Illustration: Eniola Odetunde/Axios
A Brookline mother of four’s dream of driving down family medical costs has led to the design of an at-home strep test she says will offer a faster, cheaper alternative to going to the doctor.
Why it matters: The innovation could be a game changer for parents who don’t want to run up a bill at the doctor’s office, says Nathalya Mamane, who came up with the idea in 2020 while in graduate school at Babson College in Wellesley.
What’s happening: Mamane and her team at RT MicroDx (formerly called RT Microfluidics) are developing what she describes as a PCR-quality, at-home kit out of a lab in Newton.
- The strep test would resemble a rapid COVID-19 test, but it would examine DNA to detect the infection, similarly to a PCR test.
- One line shows up if it’s negative. Two lines means it’s positive.
If successful, the test would deliver accurate results in minutes.
- Currently, children at the doctor’s office can get a rapid test result in minutes, but if it’s negative they need to confirm the results through a throat culture, which typically takes 48 hours or more to get results.
The big picture: The U.S. records 14,000 to 25,000 cases of invasive strep a year, with 1,500 to 2,300 cases resulting in death.
- Massachusetts has had about 200 to 400 invasive strep cases a year in the past decade, per the state's Bureau of Infectious Disease and Laboratory Sciences.
What they’re saying: “I thought about what was my biggest pain point as a mom, and it's always been going to the doctor," Mamane tells Axios.

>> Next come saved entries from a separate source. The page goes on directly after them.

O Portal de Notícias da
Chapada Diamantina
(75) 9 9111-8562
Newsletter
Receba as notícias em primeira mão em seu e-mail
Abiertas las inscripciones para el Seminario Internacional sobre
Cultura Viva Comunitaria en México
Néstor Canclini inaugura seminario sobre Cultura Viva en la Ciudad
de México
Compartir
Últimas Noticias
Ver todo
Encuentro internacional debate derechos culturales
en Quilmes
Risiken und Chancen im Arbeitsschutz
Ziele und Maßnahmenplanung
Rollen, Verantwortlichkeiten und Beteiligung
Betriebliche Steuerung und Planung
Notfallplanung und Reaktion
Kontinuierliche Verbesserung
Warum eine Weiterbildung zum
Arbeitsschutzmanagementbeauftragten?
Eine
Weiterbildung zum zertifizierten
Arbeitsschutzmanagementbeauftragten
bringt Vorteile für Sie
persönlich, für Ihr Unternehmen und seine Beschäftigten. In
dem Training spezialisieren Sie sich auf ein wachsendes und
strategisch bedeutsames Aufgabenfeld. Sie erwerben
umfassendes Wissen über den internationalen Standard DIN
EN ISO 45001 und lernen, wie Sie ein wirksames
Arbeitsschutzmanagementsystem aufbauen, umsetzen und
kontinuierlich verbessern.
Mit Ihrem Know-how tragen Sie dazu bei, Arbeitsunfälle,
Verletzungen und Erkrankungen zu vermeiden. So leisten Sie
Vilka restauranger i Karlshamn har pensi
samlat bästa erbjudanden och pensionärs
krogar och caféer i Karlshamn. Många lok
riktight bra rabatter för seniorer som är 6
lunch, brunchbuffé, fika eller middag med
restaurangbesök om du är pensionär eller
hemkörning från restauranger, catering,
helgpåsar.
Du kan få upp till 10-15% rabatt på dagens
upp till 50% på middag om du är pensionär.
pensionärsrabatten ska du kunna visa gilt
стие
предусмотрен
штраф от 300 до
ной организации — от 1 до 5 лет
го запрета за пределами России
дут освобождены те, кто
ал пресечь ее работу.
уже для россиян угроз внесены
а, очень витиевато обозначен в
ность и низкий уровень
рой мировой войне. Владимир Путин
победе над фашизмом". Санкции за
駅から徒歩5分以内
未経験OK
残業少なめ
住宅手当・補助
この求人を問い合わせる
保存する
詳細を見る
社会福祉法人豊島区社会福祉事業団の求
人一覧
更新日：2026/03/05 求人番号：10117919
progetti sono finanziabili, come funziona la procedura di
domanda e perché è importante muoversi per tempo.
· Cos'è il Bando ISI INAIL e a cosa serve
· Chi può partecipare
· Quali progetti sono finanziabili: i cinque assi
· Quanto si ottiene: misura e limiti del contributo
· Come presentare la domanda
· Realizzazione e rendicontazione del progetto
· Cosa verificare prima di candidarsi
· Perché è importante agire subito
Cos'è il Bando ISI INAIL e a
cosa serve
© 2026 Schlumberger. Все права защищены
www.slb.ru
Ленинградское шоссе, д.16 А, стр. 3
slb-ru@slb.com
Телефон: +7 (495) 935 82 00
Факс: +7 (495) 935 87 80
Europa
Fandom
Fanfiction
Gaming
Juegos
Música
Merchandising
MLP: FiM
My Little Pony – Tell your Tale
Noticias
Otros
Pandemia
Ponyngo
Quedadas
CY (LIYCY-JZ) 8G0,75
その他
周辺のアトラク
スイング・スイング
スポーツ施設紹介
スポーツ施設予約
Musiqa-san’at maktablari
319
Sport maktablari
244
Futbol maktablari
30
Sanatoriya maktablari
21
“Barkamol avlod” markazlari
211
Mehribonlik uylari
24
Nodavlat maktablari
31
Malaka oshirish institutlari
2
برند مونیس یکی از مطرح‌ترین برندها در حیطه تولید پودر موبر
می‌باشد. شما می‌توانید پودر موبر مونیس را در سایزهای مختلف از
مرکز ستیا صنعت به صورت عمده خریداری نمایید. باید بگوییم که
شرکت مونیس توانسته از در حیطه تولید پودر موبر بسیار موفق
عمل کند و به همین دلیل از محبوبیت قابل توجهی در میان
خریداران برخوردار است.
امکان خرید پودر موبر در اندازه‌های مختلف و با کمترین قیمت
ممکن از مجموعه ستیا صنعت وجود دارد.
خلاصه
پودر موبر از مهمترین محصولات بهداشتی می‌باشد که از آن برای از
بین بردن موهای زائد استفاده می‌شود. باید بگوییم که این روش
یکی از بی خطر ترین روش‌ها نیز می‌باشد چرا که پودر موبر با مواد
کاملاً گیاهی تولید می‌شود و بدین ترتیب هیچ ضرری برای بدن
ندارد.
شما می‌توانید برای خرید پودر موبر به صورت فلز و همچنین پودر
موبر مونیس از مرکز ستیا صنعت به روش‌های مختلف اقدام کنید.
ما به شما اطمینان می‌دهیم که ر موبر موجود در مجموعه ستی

- “My vision has been to make this affordable and accessible,” she says.
Of note: Her daughter, Olivia, who was a senior studying bioengineering at McGill University in Montreal, created the initial design for the strep test.
The latest: RT MicroDx won the 2022 Babson Entrepreneurial Thoughts & Action Challenge, securing $28,000 in funding, and was a finalist at MassChallenge’s Resolve 2023 awards.
What’s next: Mamane is fundraising to help meet the company’s product development deadline at the end of the year and hopes to start clinical trials as early as next year.
- If the test works, she wants to develop a similar one to detect mono or other illnesses.